One of the worst-hit areas in the housing crisis was the Inland Empire. How is that region faring?
That was the real subprime [mortgage] disaster area. Those markets have been slower to recover. There are areas like the Inland Empire that are probably only between 80% and 85% of [their pre-bubble] peak.
Is it surprising that it’s taken this long?
Yes and no. Given how severe the recession was, there was so little production [of new housing] in that time. There was a four-year period between September 2008 and September 2012 when the nation’s housing starts were below all previous troughs going back some 40 years. And in those previous troughs, what you typically had was one year at that nadir, and then you’d climb back up fairly quickly. But we had four years below all of those troughs, and so production obviously fell behind demand.
So there was a huge pent-up demand when people started getting jobs and believing in housing again. The industry has struggled to keep up with it in the more desirable markets.
Is that driving the surge in prices?
Yes. Like most things, it’s a supply/demand situation. The number of [housing] starts hasn’t been able to take care of that pent-up demand. The pricing has gone up accordingly, and that has been accommodated by low [mortgage] interest rates. Continued low interest rates have in essence subsidized a rapid ascent in pricing.
Why is it tough to add more housing to the supply in Southern California?

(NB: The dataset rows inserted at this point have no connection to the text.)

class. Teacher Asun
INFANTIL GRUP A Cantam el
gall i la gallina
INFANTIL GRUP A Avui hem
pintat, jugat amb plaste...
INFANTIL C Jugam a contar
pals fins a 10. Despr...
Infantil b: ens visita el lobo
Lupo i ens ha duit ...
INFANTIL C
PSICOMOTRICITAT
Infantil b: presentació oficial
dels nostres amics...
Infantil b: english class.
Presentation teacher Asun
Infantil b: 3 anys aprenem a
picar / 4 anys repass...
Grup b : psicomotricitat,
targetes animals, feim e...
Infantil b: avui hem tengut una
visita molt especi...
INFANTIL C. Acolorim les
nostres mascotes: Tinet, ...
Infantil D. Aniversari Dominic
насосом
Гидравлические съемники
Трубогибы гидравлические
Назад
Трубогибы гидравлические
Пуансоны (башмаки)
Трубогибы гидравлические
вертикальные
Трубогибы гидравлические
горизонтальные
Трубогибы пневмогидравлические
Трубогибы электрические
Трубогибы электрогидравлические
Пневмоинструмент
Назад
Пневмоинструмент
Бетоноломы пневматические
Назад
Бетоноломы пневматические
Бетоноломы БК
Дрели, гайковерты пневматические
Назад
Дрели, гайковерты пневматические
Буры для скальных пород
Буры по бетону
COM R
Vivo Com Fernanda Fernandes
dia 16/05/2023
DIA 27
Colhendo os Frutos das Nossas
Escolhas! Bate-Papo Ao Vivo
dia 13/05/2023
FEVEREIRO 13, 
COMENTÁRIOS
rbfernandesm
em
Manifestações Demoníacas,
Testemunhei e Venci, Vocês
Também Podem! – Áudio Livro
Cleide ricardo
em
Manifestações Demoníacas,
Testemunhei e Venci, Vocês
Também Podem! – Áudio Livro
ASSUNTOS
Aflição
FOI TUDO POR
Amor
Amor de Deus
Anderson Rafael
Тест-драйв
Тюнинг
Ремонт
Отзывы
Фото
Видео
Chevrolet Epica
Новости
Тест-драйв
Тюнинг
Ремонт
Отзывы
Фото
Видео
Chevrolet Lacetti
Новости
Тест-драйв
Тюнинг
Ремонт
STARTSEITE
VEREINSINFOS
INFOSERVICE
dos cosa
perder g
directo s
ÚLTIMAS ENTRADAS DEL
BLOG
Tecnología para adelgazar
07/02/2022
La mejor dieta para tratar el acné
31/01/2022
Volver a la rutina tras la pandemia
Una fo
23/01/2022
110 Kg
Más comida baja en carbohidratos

Land is increasingly scarce, and that’s forcing people to build up rather than out. And those higher-density projects are more sensitive politically, more difficult to get approved and take longer to get through the pipeline. You can have agreement about needing more housing in a given market, but when it actually comes down to [building] those 300 units on that corner in that neighborhood, you get resistance. So it can take years in Southern California coastal areas to get [those] projects approved. That’s true whether it’s a for-sale product or a rental market.

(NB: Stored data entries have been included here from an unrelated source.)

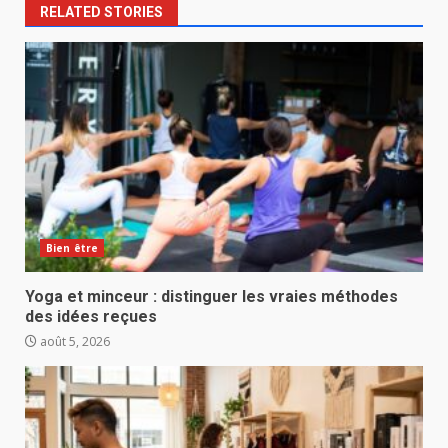
RELATED STORIES
Bien être
Yoga et minceur : distinguer les vraies méthodes
des idées reçues
août 5, 2026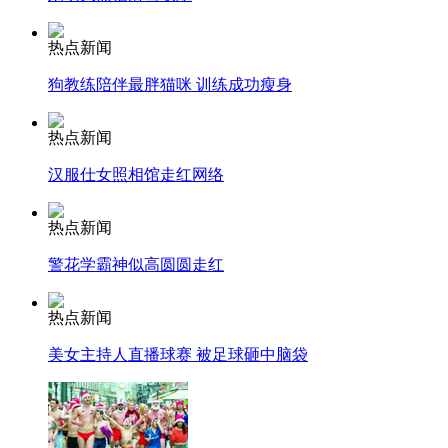
热点新闻
走！跟着总书记去植树
狗教练陪伴最胖猫咪 训练成功瘦身
消防员救轻生者
花炮节热闹非凡
减压"枕头大战"
热点新闻
汉服仕女照相馆走红网络
热点新闻
纽约上演“枕头大战”
警花学霸神似高圆圆走红
司机酒驾遇交警 急速倒车逃窜
热点新闻
美女主持人直播球赛 被足球砸中脑袋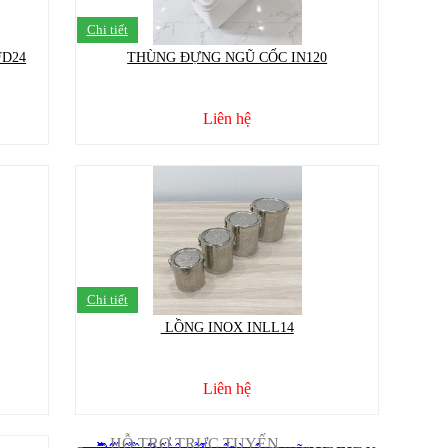
Chi tiết
FD24
THÙNG ĐỰNG NGŨ CỐC IN120
Liên hệ
Chi tiết
LỒNG INOX INLL14
Liên hệ
HỖ TRỢ TRỰC TUYẾN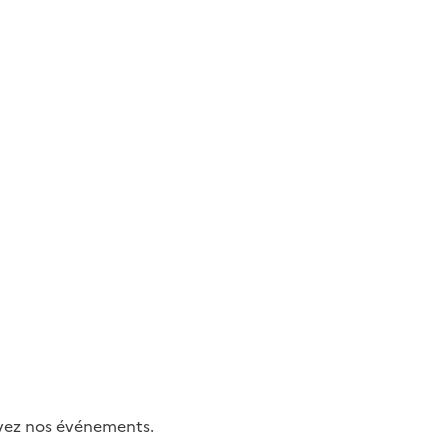
uivez nos événements.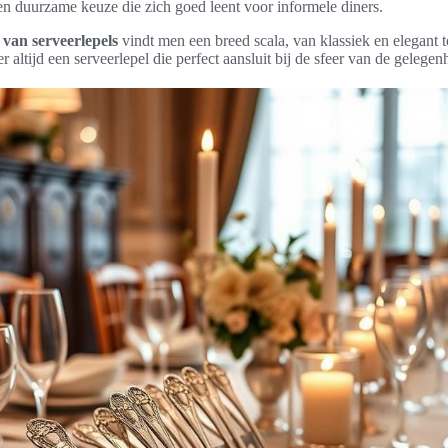
n duurzame keuze die zich goed leent voor informele diners.
van serveerlepels
vindt men een breed scala, van klassiek en elegant 
er altijd een serveerlepel die perfect aansluit bij de sfeer van de gelegen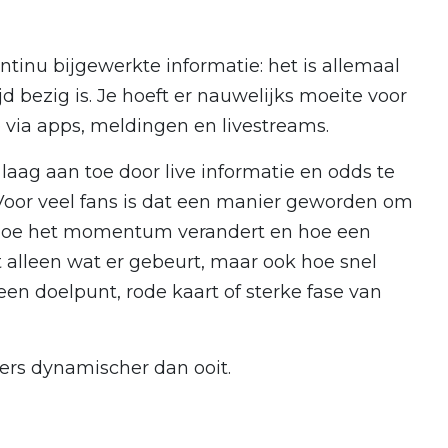
ontinu bijgewerkte informatie: het is allemaal
jd bezig is. Je hoeft er nauwelijks moeite voor
e via apps, meldingen en livestreams.
laag aan toe door live informatie en odds te
Voor veel fans is dat een manier geworden om
n hoe het momentum verandert en hoe een
et alleen wat er gebeurt, maar ook hoe snel
n doelpunt, rode kaart of sterke fase van
ers dynamischer dan ooit.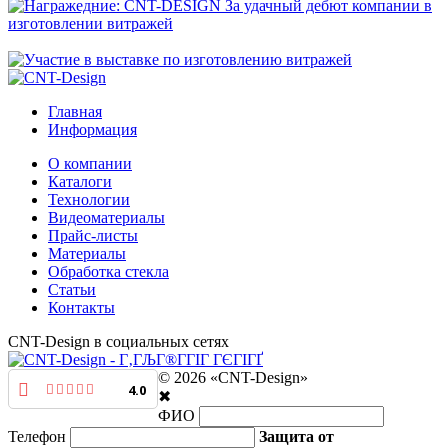
Главная
Информация
О компании
Каталоги
Технологии
Видеоматериалы
Прайс-листы
Материалы
Обработка стекла
Статьи
Контакты
CNT-Design в социальных сетях
© 2026 «CNT-Design»
4.0
✖
ФИО
Телефон
Защита от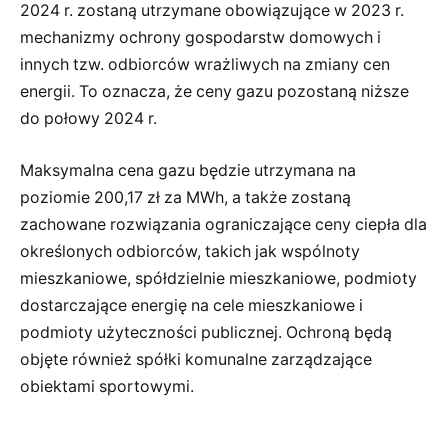
2024 r. zostaną utrzymane obowiązujące w 2023 r.
mechanizmy ochrony gospodarstw domowych i
innych tzw. odbiorców wrażliwych na zmiany cen
energii. To oznacza, że ceny gazu pozostaną niższe
do połowy 2024 r.
Maksymalna cena gazu będzie utrzymana na
poziomie 200,17 zł za MWh, a także zostaną
zachowane rozwiązania ograniczające ceny ciepła dla
określonych odbiorców, takich jak wspólnoty
mieszkaniowe, spółdzielnie mieszkaniowe, podmioty
dostarczające energię na cele mieszkaniowe i
podmioty użyteczności publicznej. Ochroną będą
objęte również spółki komunalne zarządzające
obiektami sportowymi.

This all sounds good for sellers, but is it a tough time to be a buyer?
Yes. Unfortunately real [inflation-adjusted] wage growth hasn’t kept up with that surge in pricing. It’s significantly harder to buy something now than it was a few years ago because people’s wages just haven’t kept up, even though interest rates are still the same.
The median price of a house in Los Angeles County is above a half-million dollars. How does a first-time buyer afford that?
They don’t buy that house. That’s the middle of a statistical group. Your first-time buyer is pretty much forced to buy a [less-expensive] attached product, not detached.
Like a condominium?
Yes. And they’re probably not going to be able to afford to buy that unit in the same neighborhood in which they would rent if they were renters. So they have to make a lifestyle concession in order to become homeowners.
Meaning they would build up equity in that house, then later sell it in hopes of buying one in the neighborhood they desire?
Right. Also, the millennial generation [18 to 34 years old] has eschewed the concept of home ownership because they saw their parents and others get burned in the last downturn and because they prefer lifestyle over ownership.
But as they get older and have kids they’ll have a different outlook. And as their wages increase, they’re also going to realize the importance of the mortgage deduction — the tax benefits that come from home ownership — and there will be move back toward home ownership.
Do you see prices continuing to climb?
The peak value in any given cycle has always exceeded the peak value in the previous cycle. So there was no question in my mind — even during the depths of the downturn — that we would get back to peak [price levels] because we always have. It’s only a question of how long it takes to get there. Of course it took quite a long time this time because [the recession] was so bad.